If you work with workers’ compensation or no-fault claims involving Medicare beneficiaries, you should be familiar with Ongoing Responsibility for Medical (ORM) as a requirement of MMSEA Section 111 reporting. According to Medicare’s Non-Group Health Plan (NGHP) User Guide, the reference to “ongoing” is not related to “ongoing reporting,” or repeated reporting of claims under Section 111. Rather, ORM refers to the RRE’s responsibility to pay, on an ongoing basis, for the injured party’s (Medicare beneficiary’s) medical associated with the claim.
The trigger for reporting ORM is the assumption of ORM by the RRE, which is when the RRE has made a determination to assume responsibility for ORM and when the beneficiary receives medical treatment related to the injury or illness. Medical payments do not actually have to be paid, nor does a claim need to be submitted, for ORM reporting to be required.
At times, ORM being populated incorrectly or not terminated by an NGHP RRE can cause benefit interruptions for Medicare beneficiaries. NGHPs are receiving more requests from injured workers to report the termination of ORM—even before the statute of limitations period runs—because Medicare beneficiaries are having trouble obtaining medical care.
Even if an NGHP RRE updates the reported International Classification of Diseases (ICD) diagnosis codes through its Section 111 reporting, this will not, by itself, resolve coordination of benefit issues experienced by Medicare beneficiaries. This is because any open ORM by the NGHP RRE will signal to Medicare that the NGHP RRE—not Medicare—is responsible for covering the Medicare beneficiary’s medical treatment.

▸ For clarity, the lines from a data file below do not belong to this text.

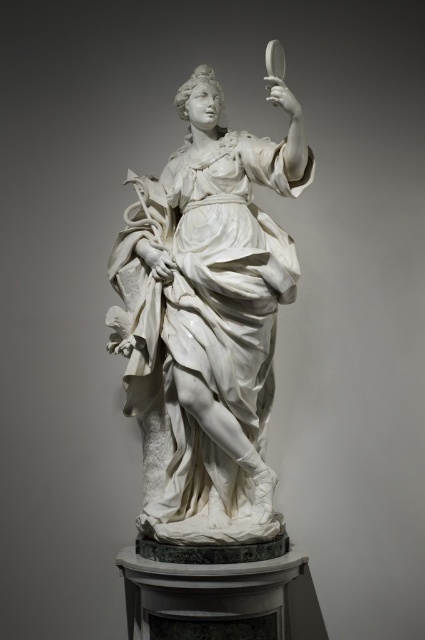 Does point (229, 308) lie behind point (269, 65)?

That is True.

Is the position of white marble statue at center more distant than that of transparent glass magnifying glass at upper right?

No, white marble statue at center is in front of transparent glass magnifying glass at upper right.

What do you see at coordinates (209, 314) in the screenshot? The image size is (425, 640). I see `white marble statue at center` at bounding box center [209, 314].

This screenshot has width=425, height=640. I want to click on white marble statue at center, so click(x=209, y=314).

One practical tool to assist in closing ORM is to obtain a signed letter from the treating physician that certifies the treatment for the alleged injury related to the workers’ comp insurance/No-Fault insurance has been completed, and that future medical items and/or services for that injury will not be required. This can be as simple as putting together a prepared questionnaire and providing it to the treating physician at the time of the anticipated release of medical care. The treating physician will either certify that the treatment has been completed on a specific date or that treatment has not been completed. A good practice in designing the physician questionnaire is to ask the treating physician to list what type of future treatment might be required and the duration of the future treatment.
Although CMS has targeted February 2024 for finalizing the rulemaking on CMPs, now is the time to make sure reporting programs and data are in order. It is important that RREs are addressing errors and populating accurate ICD diagnosis codes in their Section 111 data. If RREs fail to do so, CMPs of up to $1,000 per day/per claim are anticipated in the spring of 2024.